A Diversity Journey

A Diversity Journey

STOPP THINKING & THE CHALLENGE WILL RESOLVE

Creativity HivePosted by Amela Koluder Fri, June 09, 2017 16:12:49

How to trigger the uncontrolled, creative thinking?
Be tired. Walk. Do simple activities. But first of all engage with passion in collecting and analyzing data.


Creativity is equally magical and frustrating. Creating something of value requires hard work from two contrasting thinking states: controlled and uncontrolled.

While you are gathering information, and thinking of ideas consciously, you are also feeding your unconscious. The more effort you put, the harder your brains will work. And you want your unconscious mind to be involved - it processes data 500.000 times faster than your conscious mind.

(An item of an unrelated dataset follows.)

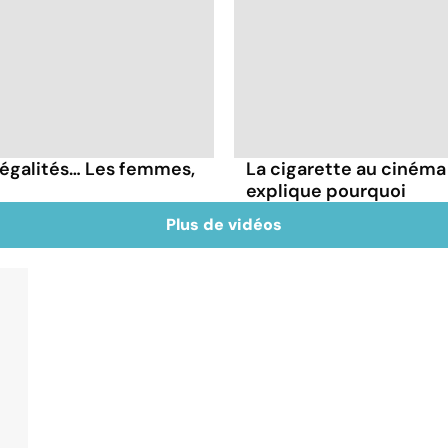
négalités… Les femmes,
La cigarette au cinéma
explique pourquoi
Plus de vidéos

We have two modes of thinking:

1. the cognitive mode - creating focused, controlled thinking
2. the default mode - mind wandering, (day) dreaming, free association, intuition and sensation

The default mode - uncontrolled thought is triggered when the cognitive control shuts down or relaxes. The most obvious example of this is dreams. Most of us do not remember our dreams, but we can all remember that we have been dreaming.

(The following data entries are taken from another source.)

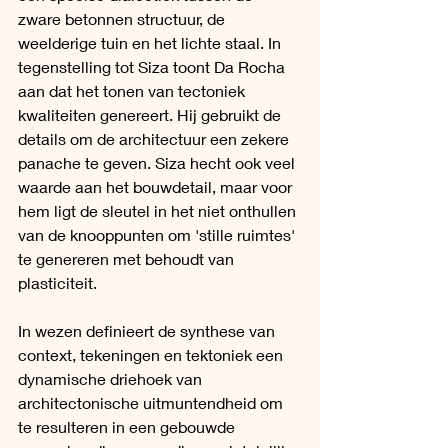
zware betonnen structuur, de 
weelderige tuin en het lichte staal. In 
tegenstelling tot Siza toont Da Rocha 
aan dat het tonen van tectoniek 
kwaliteiten genereert. Hij gebruikt de 
details om de architectuur een zekere 
panache te geven. Siza hecht ook veel 
waarde aan het bouwdetail, maar voor 
hem ligt de sleutel in het niet onthullen 
van de knooppunten om 'stille ruimtes' 
te genereren met behoudt van 
plasticiteit.
In wezen definieert de synthese van 
context, tekeningen en tektoniek een 
dynamische driehoek van 
architectonische uitmuntendheid om 
te resulteren in een gebouwde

How to trigger the uncontrolled, creative thinking?



Be tired.

Research has shown that a tired mind is often a more creative mind. It may sound counter-intuitive, but early birds should try solving problems late at night, while night owls should attempt to come up with solutions early in the morning.

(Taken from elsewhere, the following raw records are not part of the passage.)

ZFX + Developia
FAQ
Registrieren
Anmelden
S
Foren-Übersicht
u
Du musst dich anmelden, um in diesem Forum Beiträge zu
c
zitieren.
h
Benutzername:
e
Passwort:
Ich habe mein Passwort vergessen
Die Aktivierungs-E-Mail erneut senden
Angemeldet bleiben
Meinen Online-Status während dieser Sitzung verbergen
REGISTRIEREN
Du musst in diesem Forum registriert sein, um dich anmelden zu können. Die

The best time for “great, new ideas” is the transitional state between wakefulness and sleep, occurring before being fully awake and just before you are about to drop off to sleep.

Edison famously tried to tap into this “Twilight Zone” with metal balls: he would sit upright in a chair and take a nap while holding a large metal ball in each hand. Once asleep, the balls would drop out of his hands and startle him awake, and he would immediately write down what was in his mind at the time.



Do something simple.

Simple activities that do not demand much thinking are very good for triggering creative insight, for instance while doing the dishes, walking, taking a shower, and driving home from work.

Einstein would work hard on a problem for a couple of hours and then stop to play the violin. Playing a piece, he knew well would require little conscious effort allowing his mind to wander and ideas to arise. By his account, “The theory of relativity occurred to me by intuition, and music is the driving force behind this intuition.”

While doing simple activities, your controlled thinking takes its foot off the gas, making room for your uncontrolled thinking and allowing your mind to wander.



Walk.

Many of history’s great creatives used to walk while solving challenges, including Beethoven, Tchaikovsky, Freud, Milton, Dickens and Darwin. Steve Jobs was famous for holding meetings while he was walking and Mark Zuckerberg is now following in his footsteps.

Dr. Oppezzo and Schwartz, professors at Stanford University, have compared the levels of creativity in people while walking and sitting. Their research showed that their creative output increased by 60% when they were walking.



No creativity without relevant insight and analytic effort

New, creative thoughts and solutions will not come if you haven’t previously put in the conscious effort into the subject. But if you have and you are patient, you will be rewarded with a gift from your unconscious.

As the painter Joan Miró said,

“I work better when I am not working than when I am.”